On taking the top job Blanc indicated she was willing to shake things up

That rather takes the shine off Blanc’s appointment as chief executive—one of the few top female CEOs the UK can boast. However, she does lead a company that has not exactly impressed the markets in recent times, especially after her predecessor, Mark Tulloch, led his own reorganisation.

In November last year Tulloch confessed that Aviva “needs to be better” after a promise to cut debt by £1.5bn and scythe £300m from annual costs by cutting 1,800 jobs.

On taking the top job Blanc indicated she was willing to shake things up, perhaps even ready for a ruck.

Origins

That is no joke. In addition to her other achievements, Blanc, born and brought up in the Rhondda Valley and the descendent of Welsh miners, is chair of Welsh rugby’s Professional Rugby Board.

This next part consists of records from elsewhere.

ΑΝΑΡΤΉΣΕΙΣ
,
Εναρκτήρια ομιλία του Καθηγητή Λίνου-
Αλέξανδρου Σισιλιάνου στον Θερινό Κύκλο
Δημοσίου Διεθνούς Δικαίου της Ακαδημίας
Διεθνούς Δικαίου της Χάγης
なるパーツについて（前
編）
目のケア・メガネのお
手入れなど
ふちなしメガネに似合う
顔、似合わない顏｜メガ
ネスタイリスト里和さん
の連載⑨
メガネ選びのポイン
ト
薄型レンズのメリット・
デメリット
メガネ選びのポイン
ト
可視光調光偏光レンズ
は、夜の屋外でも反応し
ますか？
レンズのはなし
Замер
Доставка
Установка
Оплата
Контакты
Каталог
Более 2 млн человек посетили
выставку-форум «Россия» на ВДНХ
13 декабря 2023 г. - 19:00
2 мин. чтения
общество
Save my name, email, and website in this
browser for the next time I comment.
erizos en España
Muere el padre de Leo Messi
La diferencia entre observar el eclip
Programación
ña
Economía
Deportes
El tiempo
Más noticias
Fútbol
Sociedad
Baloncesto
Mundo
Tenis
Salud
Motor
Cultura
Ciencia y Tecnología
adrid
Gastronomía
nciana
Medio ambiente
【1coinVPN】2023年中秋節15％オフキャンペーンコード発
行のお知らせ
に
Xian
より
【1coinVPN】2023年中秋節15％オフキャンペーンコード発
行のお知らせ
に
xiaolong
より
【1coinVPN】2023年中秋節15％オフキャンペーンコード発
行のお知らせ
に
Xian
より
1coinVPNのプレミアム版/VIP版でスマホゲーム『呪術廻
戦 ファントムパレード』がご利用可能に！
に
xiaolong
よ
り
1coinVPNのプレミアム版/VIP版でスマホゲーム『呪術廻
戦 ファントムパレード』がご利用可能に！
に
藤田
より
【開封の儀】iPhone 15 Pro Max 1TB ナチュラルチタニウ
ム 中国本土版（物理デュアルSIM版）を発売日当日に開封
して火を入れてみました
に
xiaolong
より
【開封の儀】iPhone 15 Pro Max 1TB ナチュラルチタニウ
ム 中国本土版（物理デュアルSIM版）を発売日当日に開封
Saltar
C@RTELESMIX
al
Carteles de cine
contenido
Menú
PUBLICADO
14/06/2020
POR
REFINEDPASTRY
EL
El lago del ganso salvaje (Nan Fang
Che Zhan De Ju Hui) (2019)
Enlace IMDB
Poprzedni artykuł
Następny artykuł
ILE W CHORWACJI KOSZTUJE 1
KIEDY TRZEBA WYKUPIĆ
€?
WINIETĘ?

While clearly a cheerleader for a game of hard knocks, Blanc has shown no small amount of finesse in her career. After a history degree at the University of Liverpool and an MBA from Leeds, Blanc joined Commercial Union going on to work as a fleet and casualty underwriter, eventually becoming the youngest employee—and first woman—to manage a branch.

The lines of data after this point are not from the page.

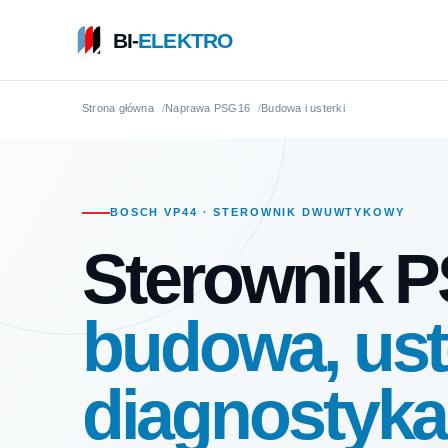
BI-
ELEKTRO
Strona główna
Naprawa PSG16
Budowa i usterki
BOSCH VP44 · STEROWNIK DWUWTYKOWY
Sterownik 
budowa, uste
diagnostyka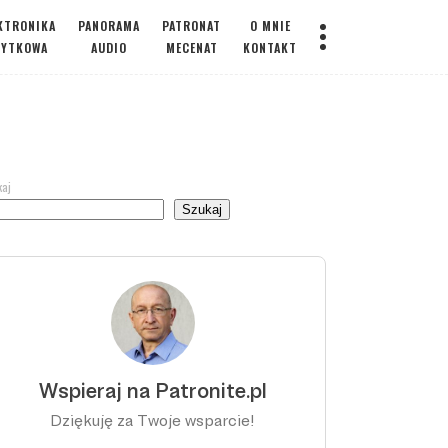
KTRONIKA
PANORAMA
PATRONAT
O MNIE
ŻYTKOWA
AUDIO
MECENAT
KONTAKT
kaj
Szukaj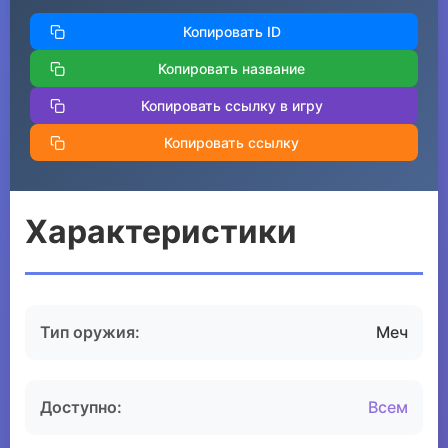
Копировать ID
Копировать название
Копировать ссылку в игру
Копировать ссылку
Характеристики
Тип оружия:
Меч
Доступно:
Всем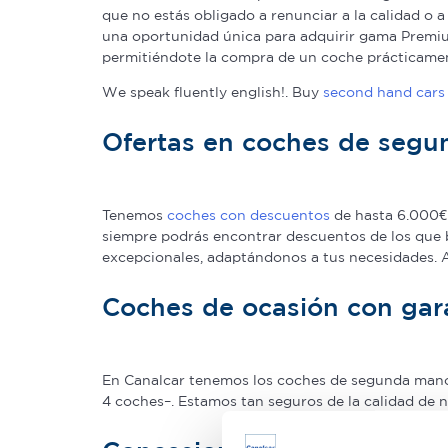
que no estás obligado a renunciar a la calidad o 
una oportunidad única para adquirir gama Premium
permitiéndote la compra de un coche prácticame
We speak fluently english!. Buy
second hand cars 
Ofertas en coches de seg
Tenemos
coches con descuentos
de hasta 6.000€ 
siempre podrás encontrar descuentos de los que 
excepcionales, adaptándonos a tus necesidades.
Coches de ocasión con gar
En Canalcar tenemos los coches de segunda mano c
4 coches–. Estamos tan seguros de la calidad de 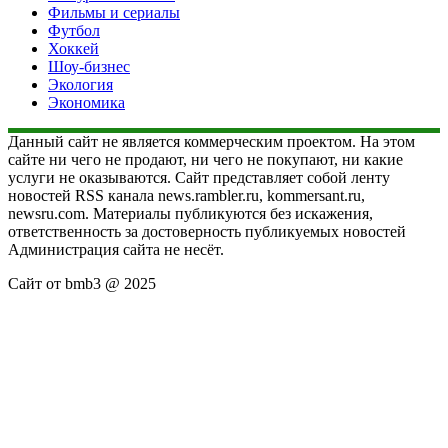
Фильмы и сериалы
Футбол
Хоккей
Шоу-бизнес
Экология
Экономика
Данный сайт не является коммерческим проектом. На этом
сайте ни чего не продают, ни чего не покупают, ни какие
услуги не оказываются. Сайт представляет собой ленту
новостей RSS канала news.rambler.ru, kommersant.ru,
newsru.com. Материалы публикуются без искажения,
ответственность за достоверность публикуемых новостей
Администрация сайта не несёт.
Сайт от bmb3 @ 2025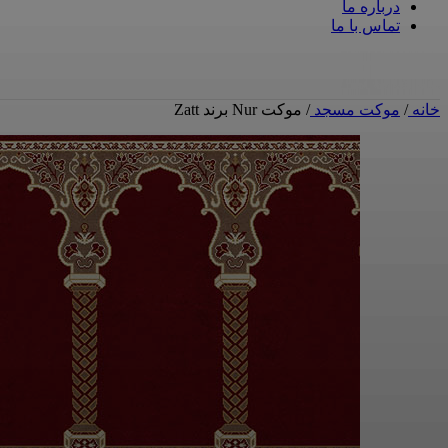
درباره ما
تماس با ما
خانه
/
موکت مسجد
/
موکت Nur برند Zatt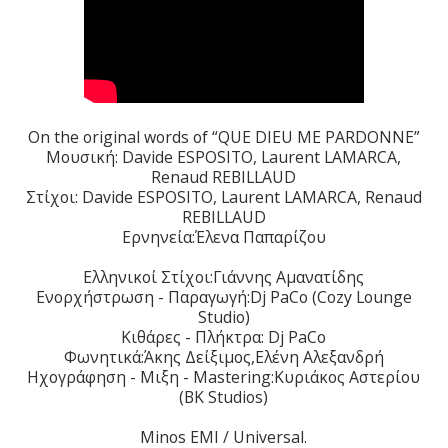
On the original words of “QUE DIEU ME PARDONNE”
Μουσική: Davide ESPOSITO, Laurent LAMARCA,
Renaud REBILLAUD
Στίχοι: Davide ESPOSITO, Laurent LAMARCA, Renaud
REBILLAUD
Ερνηνεία:Έλενα Παπαρίζου
Ελληνικοί Στίχοι:Γιάννης Αμανατίδης
Ενορχήστρωση - Παραγωγή:Dj PaCo (Cozy Lounge
Studio)
Κιθάρες - Πλήκτρα: Dj PaCo
Φωνητικά:Άκης Δείξιμος,Ελένη Αλεξανδρή
Hχογράφηση - Μιξη - Mastering:Κυριάκος Αστερίου
(ΒΚ Studios)
Minos EMI / Universal.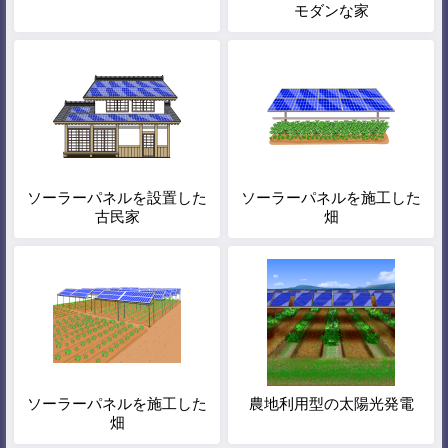
モダンな家
ソーラーパネルを設置した
ソーラーパネルを施工した
古民家
畑
ソーラーパネルを施工した
農地利用型の太陽光発電
畑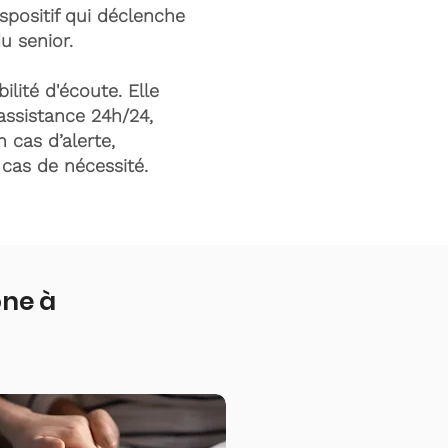
ispositif qui déclenche
du senior.
ilité d'écoute. Elle
assistance 24h/24,
n cas d’alerte,
n cas de nécessité.
one à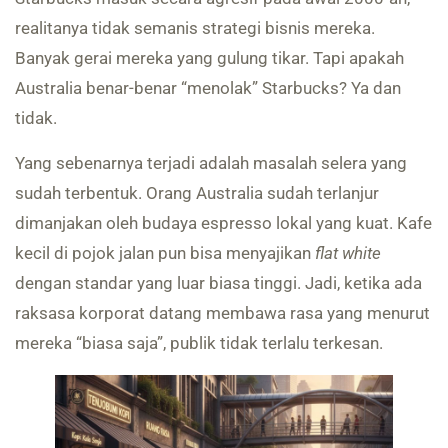
realitanya tidak semanis strategi bisnis mereka.
Banyak gerai mereka yang gulung tikar. Tapi apakah
Australia benar-benar “menolak” Starbucks? Ya dan
tidak.
Yang sebenarnya terjadi adalah masalah selera yang
sudah terbentuk. Orang Australia sudah terlanjur
dimanjakan oleh budaya espresso lokal yang kuat. Kafe
kecil di pojok jalan pun bisa menyajikan
flat white
dengan standar yang luar biasa tinggi. Jadi, ketika ada
raksasa korporat datang membawa rasa yang menurut
mereka “biasa saja”, publik tidak terlalu terkesan.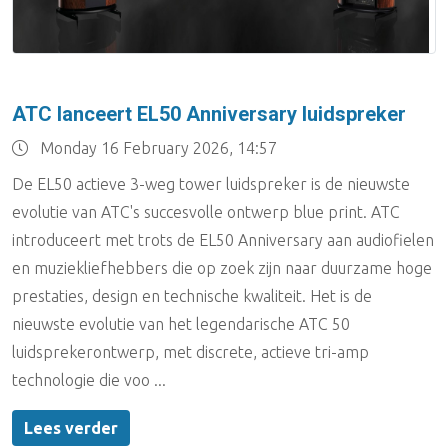
ATC lanceert EL50 Anniversary luidspreker
Monday 16 February 2026, 14:57
De EL50 actieve 3-weg tower luidspreker is de nieuwste
evolutie van ATC's succesvolle ontwerp blue print. ATC
introduceert met trots de EL50 Anniversary aan audiofielen
en muziekliefhebbers die op zoek zijn naar duurzame hoge
prestaties, design en technische kwaliteit. Het is de
nieuwste evolutie van het legendarische ATC 50
luidsprekerontwerp, met discrete, actieve tri-amp
technologie die voo ...
Lees verder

Other jobs included spells with EY and Axa where she was a regional director. A move to Groupama, the French insurance brand, followed then another to Towergate Insurance where she led the retail broking division. Then came a return to Axa in 2011 to lead the commercial division and win the Insurance Times’ CEOs’ CEO of the Year Award.

In 2018 she because Zurich’s chief executive EMEA, but left a little over a year later in a resignation that caused a minor quake through the insurance industry.

Challenges

Now she leads Aviva, a business with a better-than-expected £1.39bn operating profit in 2019 but a share price, at 300p, that is well below the highs of 420p at the beginning of the year and a long way from the 544p peak of 2018. Though it is worth noting that the share price is up since Blanc’s appointment.

Blanc has already begun the process of change. She recently announced a deal to sell a £1.6bn majority stake in Aviva’s Singapore business and, according to many reports, City analysts expect more big changes to follow.

One issue Blanc will have to contend with is whether the Covid-19 pandemic will produce an avalanche of insurance claims

And while she works out the future of Aviva, she also has strong views on other topics, not least women in business. In a CNBC interview she said that so far only the “easy” things had been done to tackle diversity and gender disparities. Companies should be prepared take a “risk” on women leaders, she said, especially when they to turn to work after years away raising children.

In an interview with The Independent she said: “It’s like there is no room for error for women,” and argued that “diversity changes things for the better”.

“If you look back to the financial crisis of 2008, one of the main criticisms was, that around the boardrooms, everyone was the same. They indulged in group think.

“The only way you can get away from group think is to introduce greater diversity, whether that is by age, gender, ethnicity or whatever. It doesn’t really matter,” she said.

One issue Blanc will have to contend with is whether the Covid-19 pandemic will produce an avalanche of insurance claims. Recent court hearings suggest businesses are entitled to support, though insurance initially resisted.

Looking at the past we can see how Blanc might approach current issues. In a previous role as president of the Chartered Insurance Institute she was acutely concerned that the reputations of financial services firms were in the gutter following a number of scandals. At the time she said being “professional” was an “inherent duty”. She added she was on a “crusade for morality” in insurance. She may need that mindset yet again.